割り勘のモヤモヤは、たいてい声に出すほど大きくありません。だからこそ残ります。言えば細かい人みたいになるし、言わなければ次も同じことが起きる。均等は便利だけれど、いつも万能ではありません。

飲まない人だけの話ではない

これは飲まない人だけの問題ではありません。たくさん飲んだ側も、『悪いな』と思いながら飲むお酒は、ちょっと味が落ちる。次の一杯を頼みにくくなる。つまり均等割りのモヤモヤは、どちらか一方ではなく、お互い様なんです。少し傾けるだけで、飲まない人は納得して払えて、飲んだ人は遠慮なく楽しめる。両方が楽になる。

ここが大事です。割り勘を傾けるのは、誰かに請求書を突きつけることではありません。むしろ、楽しく飲んだ人が楽しく払えるようにすることでもあります。飲まなかった人が我慢しすぎず、飲んだ人も肩身を狭くしない。そのための、ほんの小さな調整です。

落とし所は、細かさの先にだけあるわけではない

正しさを突き詰めて1円単位で割ることもできるし、『まあ今日はこれでいいよね』と丸く収めることもできる。大事なのは、その場のみんなが気持ちよく解散できること。

毎回、注文ごとに線を引く必要はありません。誰が何口食べたかまで追いかけると、会計は正確に近づくかわりに、会話から遠ざかります。逆に、何も見ないまま均等にすると、気持ちだけが置いていかれることもあります。

だから、ちょうどいいのは「理由が一言で言えるくらい」の傾きです。飲んだ人は少し多め。飲んでいない人は少し軽め。それ以上の説明がいらないなら、たぶんその場に合っています。

そして、決め方は静かでいい。誰かを名指しして話を大きくするより、均等額を見て、そこから少しだけ動かす。画面上の数字なら、感情ではなく落とし所として眺められます。

差は¥610で十分

4人で合計¥10,000。飲んだ2人を多め、飲んでいない2人を少なめにすると、飲んだ人は¥2,805、飲んでない人は¥2,195。差は¥610です。

4人・合計¥10,000の小さな傾き
グループ1人の負担
飲んだ人¥2,805
飲んでない人¥2,195
¥610

大きく傾ける必要はない。気持ちが伝わる程度の、小さな傾きでいい。

このくらいなら、「飲んだ分を少しだけ見ようか」と言いやすい。払う側にも、受け取る側にも、強い説明を求めません。大切なのは金額の大きさより、同じテーブルにいた人たちが同じ画面を見て、同じ納得に近づけることです。

言い出す役を、画面に渡す

割り勘でいちばん難しいのは、計算よりも最初のひと言かもしれません。「少し変えない?」は短い言葉なのに、なぜか重い。相手を責めているように聞こえたらどうしよう、と思うからです。

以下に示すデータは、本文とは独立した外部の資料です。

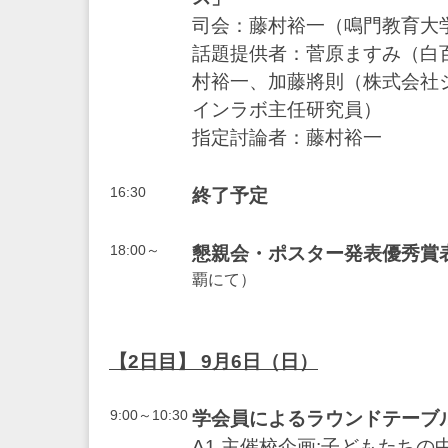
司会：藤村裕一（鳴門教育大
話題提供者：菅原ますみ（白
村裕一、加藤將則（株式会社
インラボ主任研究員）
指定討論者：藤村裕一
16:30
終了予定
18:00～
懇親会・ポスター発表優秀賞
覇にて）
【2日目】 9月6日（日）
9:00～10:30
学会員によるラウンドテーブ
A1 主催校企画:子どもたちの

言い出すのが気まずいなら、その役はスグワリに。画面を見せて『これでいい?』。それで決まり。

平等は、同じ金額にすること。公正は、同じ気持ちで帰れること。いつも大げさな答えはいりません。ほんの少し傾けるだけで、次の一杯も、帰り道も、少し軽くなることがあります。

よくある質問

割り勘は平等ですか、公正ですか?

全員が同じ額を出すのは平等です。でも、飲んだ量が大きく違う日は、同額が公正とは限りません。公正とは、全員が納得して気持ちよく払えること。少し傾けるだけで、その両方に近づきます。

傾けるとどのくらい差が出ますか?

4人で1万円なら、飲んだ2人が各2,805円、飲んでいない2人が各2,195円で、差は610円ほどです。気持ちが伝わる程度の小さな傾きで十分で、それ以上に細かくする必要はありません。

傾けようと言い出すのが気まずいです。

言い出す役は、画面に任せるのが楽です。均等額からどのくらい動くかをスグワリの画面で見せて「これでいい?」と聞けば、誰かを名指しせずにその場で決められます。